Ucrania y Rusia se citan para hablar de un alto en fuego

Hace unos días comentamos la dificultad que enfrenta Ucrania para buscar una solución al conflicto que mantiene en pie de guerra al Donbas: la llegada del frío. Como si los actores principales de la acción nos hubieran leído, este miércoles se sucedieron informaciones que apuntaban a la posibilidad de un alto el fuego, condición para que Ucrania y las zonas prorrusas de Donetsk y Lugansk se sienten a negociar una salida a la situación planteada en toda la frontera este, un movimiento que Rusia aborda con cierta ventaja.

Estos movimientos llegan ante la evidencia de que el avance de los rebeldes prorrusos ha resaltado la debilidad militar del Gobierno de Kiev que, como recuerda Immanuel Wallerstein en un magnífico artículo, podría tener margen aún para plantear el más difícil todavía: Seguir la senda emprendida en el pasado por Finlandia.

Wallerstein menciona el artículo que el ex secretario de Estado de EEUU Henry Kissinger publicó hace unos meses en The Washington Post en el que planteaba como solución la finlandización de Ucrania: “[Finlandia] no deja ninguna duda sobre su feroz independencia y coopera con Occidente en la mayoría de los campos, pero evita cuidadosamente la hostilidad institucional hacia Rusia.” Finlandia es miembro de la Unión Europea y la zona euro, pero nunca ha pedido a la OTAN. Kissinger defendió entonces que Kiev no se integrara en la UE; en ese artículo no ahorró críticas a Rusia por su anexión de Crimea.

De vuelta a la realidad, a primera hora de ayer, el presidente de Ucrania, Petro Poroshenko, anunció un acuerdo de alto el fuego con Vladimir Putin, extremo negado por el presidente ruso que recordó una obviedad: Rusia no es parte implicada en el conflicto.
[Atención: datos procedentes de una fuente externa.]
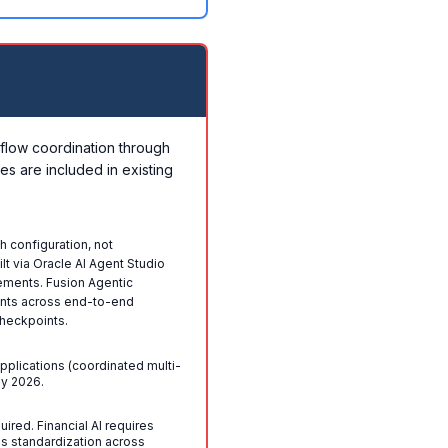
flow coordination through
es are included in existing
h configuration, not
t via Oracle AI Agent Studio
ements. Fusion Agentic
ents across end-to-end
heckpoints.
Applications (coordinated multi-
ly 2026.
red. Financial AI requires
s standardization across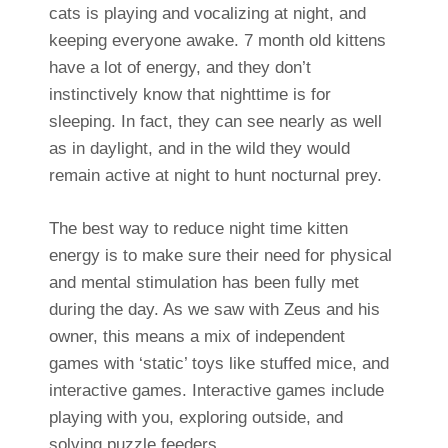
cats is playing and vocalizing at night, and
keeping everyone awake. 7 month old kittens
have a lot of energy, and they don’t
instinctively know that nighttime is for
sleeping. In fact, they can see nearly as well
as in daylight, and in the wild they would
remain active at night to hunt nocturnal prey.
The best way to reduce night time kitten
energy is to make sure their need for physical
and mental stimulation has been fully met
during the day. As we saw with Zeus and his
owner, this means a mix of independent
games with ‘static’ toys like stuffed mice, and
interactive games.
Interactive games include
playing with you, exploring outside, and
solving puzzle feeders.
Kiev rectificó lugar el comunicado, que recogía que ambos presidentes habían “llegado a un entendimiento mutuo sobre los pasos que conducen a la paz”. Poco después, Putin, desde Mongolia, planteó las bases de una negociación en torno a los siguientes puntos, recogidos en un plan de paz :

  • Finalizar las operaciones activas ofensivas por las Fuerzas Armadas, las unidades armadas y los grupos milicianos en las regiones de Donetsk y Lugansk.
  • Retirada de las unidades de las Fuerzas Armadas ucranianas a un distancia que haría imposible disparar contra zonas pobladas usando artillería y todo tipo de sistemas de lanzamiento múltiple de cohete.
  • Permitir una observación internacional plena y objetiva del cumplimiento del alto el fuego y supervisión de la situación en la zona segura creada por el alto el fuego.
  • Excluir todo uso de aviación militar contra civiles y zonas pobladas en la zona de conflicto.
  • Organizar el intercambio de personas detenidas por la fuerza sobre la base de ‘todos por todos’ sin condiciones previas.
  • Abrir corredores humanitarios para refugiados y para entregar cargas humanitarias a las localidades y las zonas pobladas en Donbas.
  • Posibilitar la llegada de brigadas de reparación a los lugares dañados en la región de Donbas con el fin de reconstruir las instalaciones sociales y las infraestructuras vitales y ayudar a la región a prepararse para el invierno.

Además, puntualizó que quedan fuera del acuerdo las negociaciones territoriales que, en su caso, deberían ser abordadas en próximos encuentros. Mejor muestra de quién lleva la iniciativa en este momento, imposible.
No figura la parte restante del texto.